___ Information provided

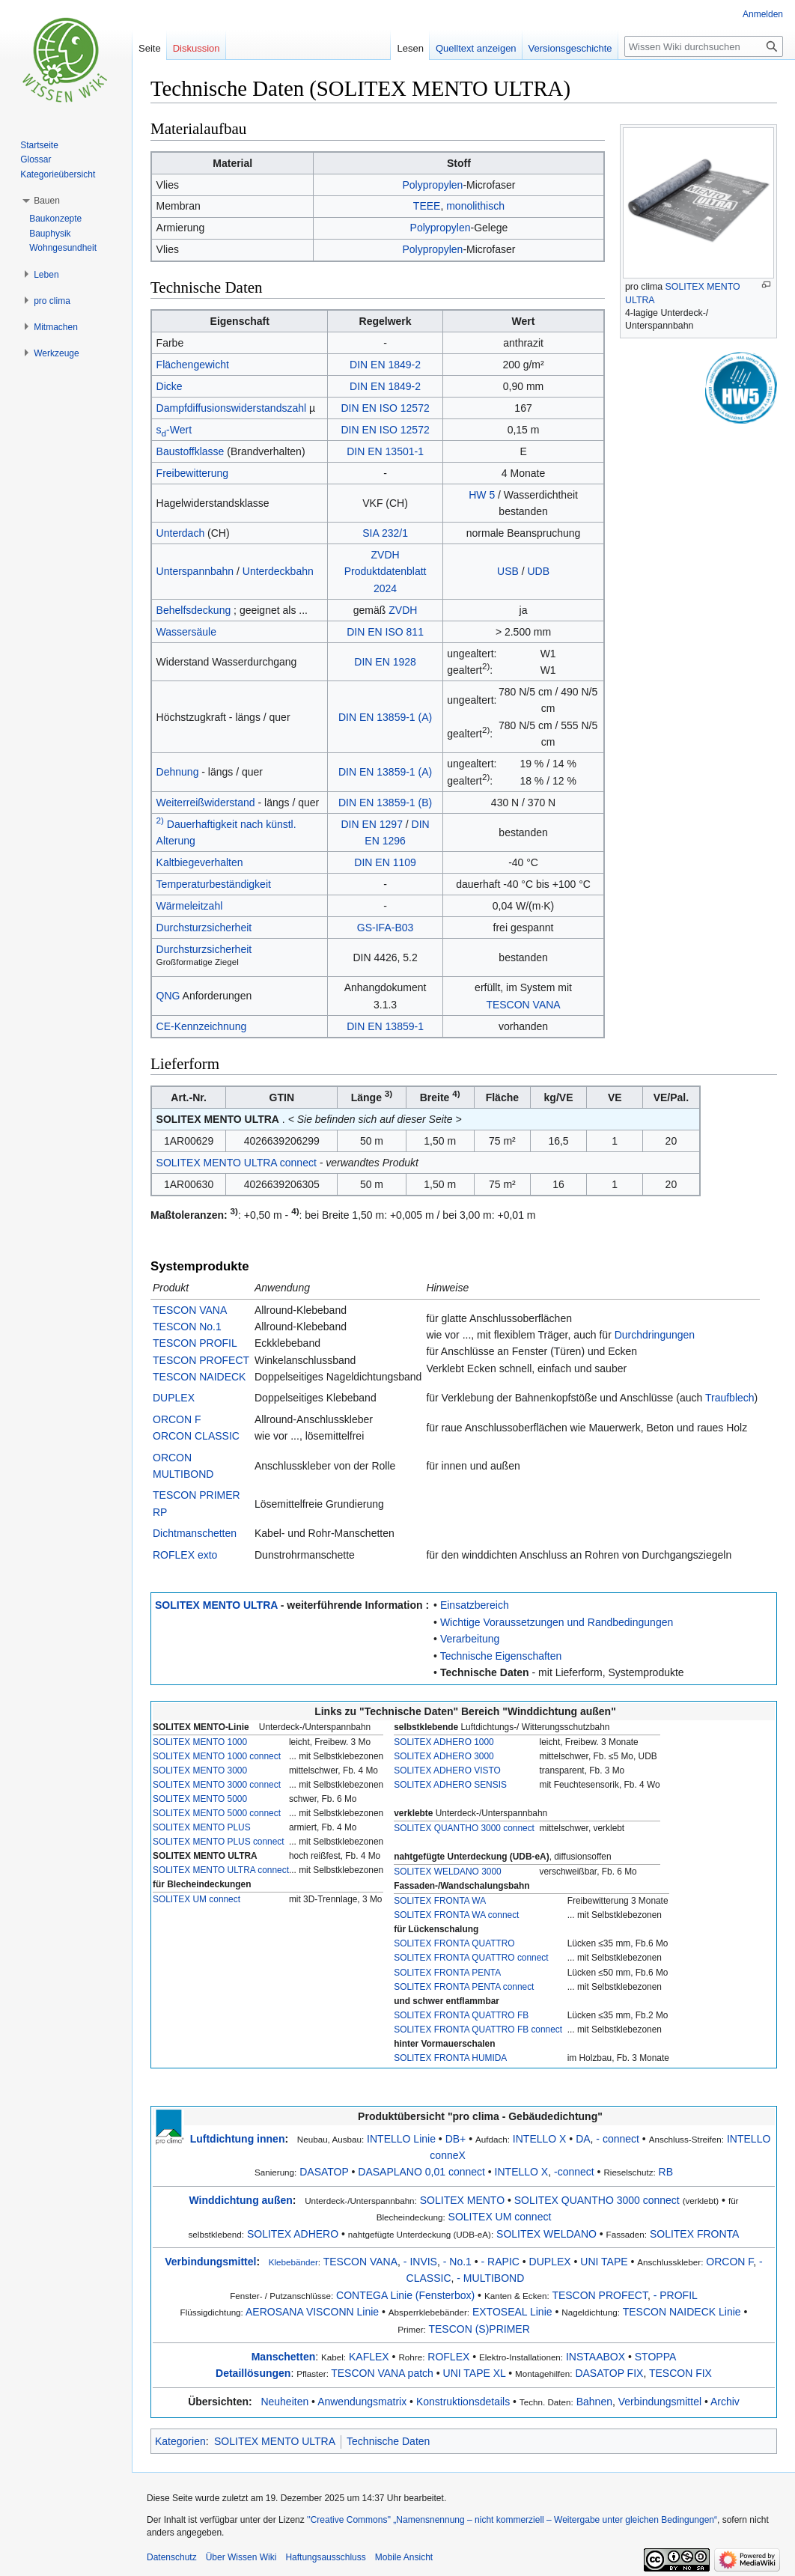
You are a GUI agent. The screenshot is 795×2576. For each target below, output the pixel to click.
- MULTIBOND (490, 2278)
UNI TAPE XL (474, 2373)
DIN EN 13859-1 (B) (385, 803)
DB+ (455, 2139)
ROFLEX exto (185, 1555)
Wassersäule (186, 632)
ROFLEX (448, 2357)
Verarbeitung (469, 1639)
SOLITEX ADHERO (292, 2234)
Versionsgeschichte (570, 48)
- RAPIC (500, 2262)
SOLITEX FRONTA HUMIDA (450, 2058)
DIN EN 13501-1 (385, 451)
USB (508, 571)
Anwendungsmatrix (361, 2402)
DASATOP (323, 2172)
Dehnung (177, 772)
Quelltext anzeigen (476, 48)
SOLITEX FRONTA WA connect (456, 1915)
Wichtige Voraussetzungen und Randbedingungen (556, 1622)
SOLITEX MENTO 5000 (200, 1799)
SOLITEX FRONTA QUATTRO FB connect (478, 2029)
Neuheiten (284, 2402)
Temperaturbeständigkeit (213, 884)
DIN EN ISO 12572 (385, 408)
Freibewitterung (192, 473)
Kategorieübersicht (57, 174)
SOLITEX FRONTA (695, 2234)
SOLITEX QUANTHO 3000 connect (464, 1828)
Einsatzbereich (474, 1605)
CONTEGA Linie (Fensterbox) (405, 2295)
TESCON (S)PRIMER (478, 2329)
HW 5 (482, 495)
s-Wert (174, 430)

______

Reprint every record exactly and skip the pictures.

You are a GUI agent. The screenshot is 795×2576. For each target below, output the pixel to click.
- MULTIBOND (490, 2278)
UNI TAPE XL (474, 2373)
DIN EN 13859-1 (B) (385, 803)
DB+ (455, 2139)
ROFLEX exto (185, 1555)
Wassersäule (186, 632)
ROFLEX (448, 2357)
Verarbeitung (469, 1639)
SOLITEX ADHERO (292, 2234)
Versionsgeschichte (570, 48)
- RAPIC (500, 2262)
SOLITEX FRONTA HUMIDA (450, 2058)
DIN EN 13501-1 (385, 451)
USB (508, 571)
Anwendungsmatrix (361, 2402)
DASATOP (323, 2172)
Dehnung (177, 772)
Quelltext anzeigen (476, 48)
SOLITEX FRONTA WA connect (456, 1915)
Wichtige Voraussetzungen und Randbedingungen (556, 1622)
SOLITEX MENTO 5000 (200, 1799)
SOLITEX FRONTA QUATTRO FB connect (478, 2029)
Neuheiten (284, 2402)
Temperaturbeständigkeit (213, 884)
DIN EN ISO 12572 (385, 408)
Freibewitterung (192, 473)
Kategorieübersicht (57, 174)
SOLITEX FRONTA (695, 2234)
SOLITEX QUANTHO 3000 connect (464, 1828)
Einsatzbereich (474, 1605)
CONTEGA Linie (Fensterbox) (405, 2295)
TESCON (S)PRIMER (478, 2329)
HW 5 (482, 495)
s-Wert (174, 430)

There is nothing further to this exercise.